Перевоплощается ли он в лошадь? Да, конечно. Отстраняется ли он от нее, давая нам, зрителям, как бы "понятие" лошади и своего актерского к ней отношения? Разумеется. Выступает ли он прямым глашатаем авторских идей? Безусловно. Он един в трех образах действия, и музыкальная гармония этого единства при его полнейшей свободе и естественности неотразима.

Мы успеваем полюбить Холстомера, проникнуться к нему уважением, когда рассказ его подошел к эпизоду первой любви и первой величайшей несправедливости. У Лебедева появляются достойные партнеры. Волков – тут он играет жеребца по кличке "Милый" и В.Ковель – молодая игривая кобылка Вязопуриха.

"Милый" (его можно так звать и в дальнейшем, когда он превратится в офицера на бегах и в нового владельца конюшни, в финале) – это не только имя скакуна, это, если угодно, знак жизненной философии, способ существования, система отношения к другим живым существам.

Он блестящ, красив, элегантен. Он поверхностен. Его улыбка – рот широко открыт, набор здоровых крепких зубов парадно и победно сверкает – это улыбка того, кому "все дозволено", кто уверен, что все, что нравится ему, безусловно должно нравиться и другим и когда хорошо ему, то, у хорошо всем. Ах, оставьте, какие там проблемы, почему не позабавиться? Он баловень удачи. Он красавец – таков его место под солнцем.

Появление его бравурно. Законченно. Как закончен бывает маникюр. И в то же время ничего общего не имеет с балетным па. Это образ, возможный только на драматической сцене.

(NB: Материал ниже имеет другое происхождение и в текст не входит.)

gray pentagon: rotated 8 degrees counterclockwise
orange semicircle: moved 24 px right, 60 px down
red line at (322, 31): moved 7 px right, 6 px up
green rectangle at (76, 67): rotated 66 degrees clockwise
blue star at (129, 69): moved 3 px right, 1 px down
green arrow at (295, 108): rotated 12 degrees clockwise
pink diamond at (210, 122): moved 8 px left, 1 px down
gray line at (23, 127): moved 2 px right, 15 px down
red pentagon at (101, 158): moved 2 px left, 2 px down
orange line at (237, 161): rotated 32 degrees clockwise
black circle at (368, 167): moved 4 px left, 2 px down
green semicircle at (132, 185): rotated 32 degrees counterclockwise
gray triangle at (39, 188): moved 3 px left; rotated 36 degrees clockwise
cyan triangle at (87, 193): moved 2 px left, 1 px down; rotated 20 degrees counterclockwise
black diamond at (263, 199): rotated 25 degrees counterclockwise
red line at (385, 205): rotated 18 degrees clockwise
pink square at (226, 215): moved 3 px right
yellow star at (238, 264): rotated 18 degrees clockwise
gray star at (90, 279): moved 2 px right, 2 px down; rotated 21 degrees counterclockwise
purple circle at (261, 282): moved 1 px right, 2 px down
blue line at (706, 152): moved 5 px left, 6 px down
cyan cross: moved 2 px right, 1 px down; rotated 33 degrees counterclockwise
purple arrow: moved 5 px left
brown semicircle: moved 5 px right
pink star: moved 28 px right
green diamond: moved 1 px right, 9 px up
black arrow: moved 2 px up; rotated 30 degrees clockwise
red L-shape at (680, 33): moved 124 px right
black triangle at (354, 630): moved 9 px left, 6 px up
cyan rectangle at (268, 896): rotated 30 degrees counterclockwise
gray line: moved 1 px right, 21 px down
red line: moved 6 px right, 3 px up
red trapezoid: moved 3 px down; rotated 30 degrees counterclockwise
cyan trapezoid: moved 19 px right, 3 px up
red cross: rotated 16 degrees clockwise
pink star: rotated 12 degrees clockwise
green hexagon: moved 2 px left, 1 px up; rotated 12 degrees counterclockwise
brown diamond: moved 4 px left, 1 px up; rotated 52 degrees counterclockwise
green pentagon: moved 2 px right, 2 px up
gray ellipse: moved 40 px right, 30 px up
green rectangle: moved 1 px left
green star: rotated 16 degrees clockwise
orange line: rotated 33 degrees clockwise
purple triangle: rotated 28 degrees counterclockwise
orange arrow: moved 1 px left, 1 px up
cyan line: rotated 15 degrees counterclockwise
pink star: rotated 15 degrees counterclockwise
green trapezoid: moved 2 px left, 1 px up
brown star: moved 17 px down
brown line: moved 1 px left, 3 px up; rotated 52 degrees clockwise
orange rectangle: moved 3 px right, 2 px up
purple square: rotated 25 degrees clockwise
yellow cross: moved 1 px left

И Вязопуриха. В.Ковель с той же легкостью, незаметностью и с видимым актерским наслаждением (в этом спектакле оно просто переливается через рампу) пребывает поочередно то в образе молодой легкомысленной кобылки, невзначай познавшей радость первой любви, то в характере старой умудренной прорицательницы конюшни, ностальгически вспоминающей былое, то в шелковой шкуре мадам Матье, циркачки и содержанки, то в совсем уж потустороннем появлении супруги молодого богача, нового хозяина табуна.

И, наконец, князь Серпуховской – антипод Холстомера, портретируемый О.Басилашвили. Мы говорим "портретируемый", заимствуя слово у художников, оно как нельзя более точно подходит к манере, в которой играет актер.